You cannot have "train" in the name of the "ft" file.
This comes from how the dataloader parses the different files:
As you can see, if you have "train" in the name of "image_set", you will go down the logic of a training (and not fine-tuning) dataset -- and remove both previously known and unknown objects. But in fine-tuning, you should have access to ALL the objects. As you only have T1 objects here, they were all removed, which is why you got the error.
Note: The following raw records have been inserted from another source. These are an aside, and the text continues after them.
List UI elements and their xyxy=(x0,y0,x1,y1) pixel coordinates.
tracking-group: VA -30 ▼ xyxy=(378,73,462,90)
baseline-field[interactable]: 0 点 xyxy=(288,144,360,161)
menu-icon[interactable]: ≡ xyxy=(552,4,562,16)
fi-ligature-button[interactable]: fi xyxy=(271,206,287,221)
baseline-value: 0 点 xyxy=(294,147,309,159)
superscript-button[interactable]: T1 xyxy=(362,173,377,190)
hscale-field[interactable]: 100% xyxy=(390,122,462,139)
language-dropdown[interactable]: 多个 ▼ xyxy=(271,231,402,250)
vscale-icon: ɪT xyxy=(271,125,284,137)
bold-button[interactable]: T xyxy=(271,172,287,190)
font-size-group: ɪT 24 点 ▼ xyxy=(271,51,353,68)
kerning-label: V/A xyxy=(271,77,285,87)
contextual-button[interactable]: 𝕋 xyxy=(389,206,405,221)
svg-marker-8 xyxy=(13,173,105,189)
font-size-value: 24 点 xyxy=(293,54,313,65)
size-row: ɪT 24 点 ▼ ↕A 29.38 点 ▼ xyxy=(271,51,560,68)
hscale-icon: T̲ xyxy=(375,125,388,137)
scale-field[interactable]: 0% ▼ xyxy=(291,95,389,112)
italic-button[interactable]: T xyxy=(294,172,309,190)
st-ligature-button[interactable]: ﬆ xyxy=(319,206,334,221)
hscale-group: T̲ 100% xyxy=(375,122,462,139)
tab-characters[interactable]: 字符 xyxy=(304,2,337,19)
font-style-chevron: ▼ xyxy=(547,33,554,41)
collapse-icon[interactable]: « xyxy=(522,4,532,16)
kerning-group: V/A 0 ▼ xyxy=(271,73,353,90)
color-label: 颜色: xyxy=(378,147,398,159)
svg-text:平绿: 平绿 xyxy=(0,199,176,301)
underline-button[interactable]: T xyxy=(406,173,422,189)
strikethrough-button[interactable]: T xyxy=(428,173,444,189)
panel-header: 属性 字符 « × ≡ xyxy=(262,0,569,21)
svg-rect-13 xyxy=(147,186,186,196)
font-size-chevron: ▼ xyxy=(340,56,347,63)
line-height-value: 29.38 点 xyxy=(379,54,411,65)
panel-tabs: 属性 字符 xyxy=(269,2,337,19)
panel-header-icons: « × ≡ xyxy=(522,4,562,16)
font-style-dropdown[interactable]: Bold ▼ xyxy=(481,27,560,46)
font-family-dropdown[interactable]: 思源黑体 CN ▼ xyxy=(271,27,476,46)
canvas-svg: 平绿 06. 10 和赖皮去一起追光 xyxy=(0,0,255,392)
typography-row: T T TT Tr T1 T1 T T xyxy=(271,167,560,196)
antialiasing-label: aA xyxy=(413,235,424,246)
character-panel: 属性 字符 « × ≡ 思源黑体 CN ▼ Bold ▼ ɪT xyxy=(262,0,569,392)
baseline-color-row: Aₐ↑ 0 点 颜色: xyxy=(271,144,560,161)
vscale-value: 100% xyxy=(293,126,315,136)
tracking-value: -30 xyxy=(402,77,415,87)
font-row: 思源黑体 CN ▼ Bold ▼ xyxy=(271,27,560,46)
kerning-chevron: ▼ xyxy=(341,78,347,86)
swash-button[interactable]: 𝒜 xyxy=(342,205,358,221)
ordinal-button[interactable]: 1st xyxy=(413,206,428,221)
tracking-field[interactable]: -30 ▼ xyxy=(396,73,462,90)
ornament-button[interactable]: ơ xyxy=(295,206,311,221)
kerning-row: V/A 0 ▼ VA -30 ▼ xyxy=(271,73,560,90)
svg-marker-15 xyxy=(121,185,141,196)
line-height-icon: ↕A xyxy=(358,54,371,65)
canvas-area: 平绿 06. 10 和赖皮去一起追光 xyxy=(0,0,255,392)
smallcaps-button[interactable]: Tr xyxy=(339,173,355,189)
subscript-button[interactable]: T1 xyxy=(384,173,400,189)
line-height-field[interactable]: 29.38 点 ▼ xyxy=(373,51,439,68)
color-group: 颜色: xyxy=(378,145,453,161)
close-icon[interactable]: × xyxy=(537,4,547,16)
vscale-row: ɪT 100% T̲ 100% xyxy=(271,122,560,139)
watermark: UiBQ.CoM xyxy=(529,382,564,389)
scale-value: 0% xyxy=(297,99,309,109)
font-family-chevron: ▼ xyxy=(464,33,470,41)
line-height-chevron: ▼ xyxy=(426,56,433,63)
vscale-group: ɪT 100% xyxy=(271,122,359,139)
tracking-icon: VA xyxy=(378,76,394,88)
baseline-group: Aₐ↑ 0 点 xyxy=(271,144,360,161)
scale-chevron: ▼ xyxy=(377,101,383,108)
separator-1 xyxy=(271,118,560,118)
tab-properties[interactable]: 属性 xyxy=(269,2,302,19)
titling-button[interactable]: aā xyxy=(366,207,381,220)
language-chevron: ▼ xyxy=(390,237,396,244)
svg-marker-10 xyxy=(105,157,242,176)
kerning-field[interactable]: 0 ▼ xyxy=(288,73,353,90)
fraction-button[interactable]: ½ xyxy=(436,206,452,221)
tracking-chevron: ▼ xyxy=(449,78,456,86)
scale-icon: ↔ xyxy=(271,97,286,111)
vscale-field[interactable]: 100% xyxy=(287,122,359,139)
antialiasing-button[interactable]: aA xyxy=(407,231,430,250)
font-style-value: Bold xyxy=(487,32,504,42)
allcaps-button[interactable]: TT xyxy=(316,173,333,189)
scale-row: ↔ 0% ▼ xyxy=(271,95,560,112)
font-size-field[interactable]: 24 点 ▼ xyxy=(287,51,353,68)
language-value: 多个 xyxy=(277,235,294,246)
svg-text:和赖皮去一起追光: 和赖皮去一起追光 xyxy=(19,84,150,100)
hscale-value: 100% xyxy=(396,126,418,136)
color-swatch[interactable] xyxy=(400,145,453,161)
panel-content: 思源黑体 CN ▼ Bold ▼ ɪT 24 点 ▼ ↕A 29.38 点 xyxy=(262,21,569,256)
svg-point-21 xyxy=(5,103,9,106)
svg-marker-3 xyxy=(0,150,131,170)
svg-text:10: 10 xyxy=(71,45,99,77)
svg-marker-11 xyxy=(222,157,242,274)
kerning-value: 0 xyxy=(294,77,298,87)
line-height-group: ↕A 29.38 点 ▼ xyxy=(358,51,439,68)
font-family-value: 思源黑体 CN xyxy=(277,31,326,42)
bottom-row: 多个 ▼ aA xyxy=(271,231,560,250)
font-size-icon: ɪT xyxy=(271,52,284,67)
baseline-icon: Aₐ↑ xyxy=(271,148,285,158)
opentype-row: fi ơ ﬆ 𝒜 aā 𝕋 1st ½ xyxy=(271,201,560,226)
To fix this, you could either edit the code above to be something more robust, or just change the file to match the style I had (e.g., t2_ft or anything that does not have "train" or "test" in the file name).
Best, Orr
Brilliant! Just changed the filename and it is running. Thank you so much!
Hi again Orr,
I'm having another issue where I can't run the fine-tuning part of the tasks. So far I trained task 1 and 2 but fine-tuning for task 2 is giving me an error. It seems like the script only runs with the flag
--freeze_prob_model
, do you know why this might be happening?